Business Continuity Plan

Introduction

In order to protect the interests of our clients, Conning and subsidiaries, Conning Inc. and Conning Investment Products Inc. (“Conning”), have developed a Business Continuity Plan (the “Plan”) that provides an alternate work facility for Conning to transact business in the event of a significant business disruption, defined as any unplanned event that denies access to Conning’s primary facility in Hartford, Connecticut for a period of 24 hours or longer. The location of the alternate facility is within the State of Massachusetts. In the event of an emergency, this facility can accommodate key personnel within 24 hours of an emergency declaration. In addition to the Plan, Conning has Operational Risk Management Policies and Procedures wherein operational, financial, and credit risk exposures have been recognized and mitigation strategies are identified.

Plan Specifics

  • Upon notification of a significant business disruption, the Massachusetts facility will suspend all planned activities and be converted to a disaster recovery site within 24 hours.
  • All electrical and communications infrastructure have been installed to accept the additional equipment and personnel. Conning has a separate network infrastructure located at the Massachusetts facility that provides back-up storage for the information resident on the principal server located at Conning’s headquarters.

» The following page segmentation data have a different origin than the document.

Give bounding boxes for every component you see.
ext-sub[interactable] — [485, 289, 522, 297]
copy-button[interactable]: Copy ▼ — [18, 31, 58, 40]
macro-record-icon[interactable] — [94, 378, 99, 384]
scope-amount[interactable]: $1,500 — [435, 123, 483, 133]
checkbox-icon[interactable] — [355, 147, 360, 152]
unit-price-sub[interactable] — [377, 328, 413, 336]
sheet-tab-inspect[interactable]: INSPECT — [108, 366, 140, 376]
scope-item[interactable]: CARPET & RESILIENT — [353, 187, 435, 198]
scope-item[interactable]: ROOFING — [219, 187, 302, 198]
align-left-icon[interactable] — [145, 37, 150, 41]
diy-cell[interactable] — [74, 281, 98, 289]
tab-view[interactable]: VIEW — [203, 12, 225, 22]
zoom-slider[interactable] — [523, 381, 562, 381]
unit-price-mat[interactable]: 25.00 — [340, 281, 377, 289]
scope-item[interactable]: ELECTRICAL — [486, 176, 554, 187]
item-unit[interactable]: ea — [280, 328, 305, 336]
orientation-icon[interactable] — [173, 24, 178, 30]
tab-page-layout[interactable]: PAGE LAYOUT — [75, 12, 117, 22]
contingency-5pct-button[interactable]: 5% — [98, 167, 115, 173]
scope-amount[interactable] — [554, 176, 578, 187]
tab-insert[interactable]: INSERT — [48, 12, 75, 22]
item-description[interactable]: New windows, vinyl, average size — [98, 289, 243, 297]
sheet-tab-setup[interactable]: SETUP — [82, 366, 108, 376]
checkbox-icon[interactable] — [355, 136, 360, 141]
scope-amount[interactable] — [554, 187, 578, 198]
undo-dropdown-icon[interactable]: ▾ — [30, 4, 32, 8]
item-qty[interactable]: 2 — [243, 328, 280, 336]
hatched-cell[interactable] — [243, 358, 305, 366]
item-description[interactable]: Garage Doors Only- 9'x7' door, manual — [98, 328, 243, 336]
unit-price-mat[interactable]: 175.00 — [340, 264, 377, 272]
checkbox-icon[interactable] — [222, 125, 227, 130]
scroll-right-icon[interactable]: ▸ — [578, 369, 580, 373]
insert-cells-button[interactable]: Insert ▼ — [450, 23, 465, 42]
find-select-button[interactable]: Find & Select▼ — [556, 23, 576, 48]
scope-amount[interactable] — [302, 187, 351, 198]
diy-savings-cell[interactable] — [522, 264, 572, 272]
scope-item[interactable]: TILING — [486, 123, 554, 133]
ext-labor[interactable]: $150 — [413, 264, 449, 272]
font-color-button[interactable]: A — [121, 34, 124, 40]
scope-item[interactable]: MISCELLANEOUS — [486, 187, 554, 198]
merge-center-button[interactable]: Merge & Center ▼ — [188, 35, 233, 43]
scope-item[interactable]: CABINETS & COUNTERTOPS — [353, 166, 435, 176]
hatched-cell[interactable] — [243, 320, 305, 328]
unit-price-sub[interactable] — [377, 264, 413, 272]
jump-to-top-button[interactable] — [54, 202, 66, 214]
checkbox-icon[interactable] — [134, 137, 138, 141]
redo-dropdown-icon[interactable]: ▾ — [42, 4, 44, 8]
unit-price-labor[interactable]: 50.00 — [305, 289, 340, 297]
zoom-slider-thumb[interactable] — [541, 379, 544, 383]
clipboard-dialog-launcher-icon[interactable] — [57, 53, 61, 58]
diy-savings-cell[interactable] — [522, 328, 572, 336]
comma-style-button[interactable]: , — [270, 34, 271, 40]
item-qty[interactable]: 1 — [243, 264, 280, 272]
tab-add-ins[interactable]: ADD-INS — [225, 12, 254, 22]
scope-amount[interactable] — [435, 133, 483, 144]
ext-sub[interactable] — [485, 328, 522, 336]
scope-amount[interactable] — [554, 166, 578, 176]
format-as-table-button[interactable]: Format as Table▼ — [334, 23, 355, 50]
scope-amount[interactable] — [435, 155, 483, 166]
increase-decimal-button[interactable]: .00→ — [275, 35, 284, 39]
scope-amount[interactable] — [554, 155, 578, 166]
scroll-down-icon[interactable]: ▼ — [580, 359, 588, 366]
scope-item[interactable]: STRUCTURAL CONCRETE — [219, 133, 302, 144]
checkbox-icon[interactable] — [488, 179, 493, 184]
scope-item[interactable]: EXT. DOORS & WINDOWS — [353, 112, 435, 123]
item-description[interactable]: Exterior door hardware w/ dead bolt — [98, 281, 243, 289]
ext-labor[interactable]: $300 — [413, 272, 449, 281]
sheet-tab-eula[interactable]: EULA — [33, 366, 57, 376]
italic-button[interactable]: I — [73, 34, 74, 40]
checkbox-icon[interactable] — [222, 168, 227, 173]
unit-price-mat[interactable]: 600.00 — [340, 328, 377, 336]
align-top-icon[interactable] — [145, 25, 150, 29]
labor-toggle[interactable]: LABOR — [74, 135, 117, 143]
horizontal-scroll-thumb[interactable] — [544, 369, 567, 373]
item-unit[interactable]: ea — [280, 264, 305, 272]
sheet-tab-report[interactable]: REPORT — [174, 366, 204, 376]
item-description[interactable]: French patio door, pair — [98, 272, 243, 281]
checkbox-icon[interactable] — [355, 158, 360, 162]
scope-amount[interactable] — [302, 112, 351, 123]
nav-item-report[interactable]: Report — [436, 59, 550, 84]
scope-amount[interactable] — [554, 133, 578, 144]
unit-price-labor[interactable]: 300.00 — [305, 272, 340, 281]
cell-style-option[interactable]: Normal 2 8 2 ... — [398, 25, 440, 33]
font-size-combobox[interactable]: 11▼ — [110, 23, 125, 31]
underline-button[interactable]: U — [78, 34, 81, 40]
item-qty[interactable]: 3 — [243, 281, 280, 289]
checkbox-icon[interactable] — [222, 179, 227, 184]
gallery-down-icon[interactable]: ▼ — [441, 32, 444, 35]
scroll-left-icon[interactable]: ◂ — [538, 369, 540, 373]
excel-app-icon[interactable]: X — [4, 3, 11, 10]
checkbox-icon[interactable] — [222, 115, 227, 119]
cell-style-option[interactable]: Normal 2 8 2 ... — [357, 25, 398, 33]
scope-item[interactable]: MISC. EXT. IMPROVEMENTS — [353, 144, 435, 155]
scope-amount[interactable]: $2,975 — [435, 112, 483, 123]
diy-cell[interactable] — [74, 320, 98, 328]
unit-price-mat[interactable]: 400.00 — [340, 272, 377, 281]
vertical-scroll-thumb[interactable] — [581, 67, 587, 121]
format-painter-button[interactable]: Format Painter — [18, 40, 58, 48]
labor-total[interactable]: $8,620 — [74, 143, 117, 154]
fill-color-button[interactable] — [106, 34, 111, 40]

With regard to back up of hard copy documents, all client and third-party contracts and other essential business records have been electronically stored.
  • Because Conning Investment Products, Inc. acts only as a finder of securities investors for other broker-dealers, provisions regarding client access to funds and securities are not relevant to the Plan.
  • Conning believes that enough data processing equipment is installed in the Massachusetts facility to fulfill all mission critical business needs, including any necessary regulatory reporting or communications with regulators and business constituents.
  • The Plan is tested twice per year:
    • A soft test in the late spring of all mission critical systems by the IT staff to ensure connection of mission critical communications and functionality of systems.
    • A hard test in the late fall of all mission critical systems by business professionals who actually conduct business from Massachusetts to ensure true operability.
  • At the end of each test, a list of follow-up issues for correction is generated. All issues are monitored until completed.
  • An Emergency Management Group has been established. This is the governing management entity that decides when an emergency is declared and how long the emergency will last.
  • A Plan development and implementation group has been created, which meets periodically to evaluate whether the Plan needs to be updated or revised to ensure that:
    • It matches the changing business need.
    • Personnel lists and assignments are current.
    • New technology is accommodated to satisfy business need.
    • Facility and infrastructure changes are incorporated.
  • An Operational Risk Management professional has been assigned the task of custodian of the Plan and implementing any changes to keep it current.
  • At least annually, all mission critical systems are reevaluated to ensure that they are:
    • The proper systems required to support the business.
    • Their functionality satisfies the business need.
  • Our Chief Compliance Officer has conducted an annual review of, and approved, the Plan.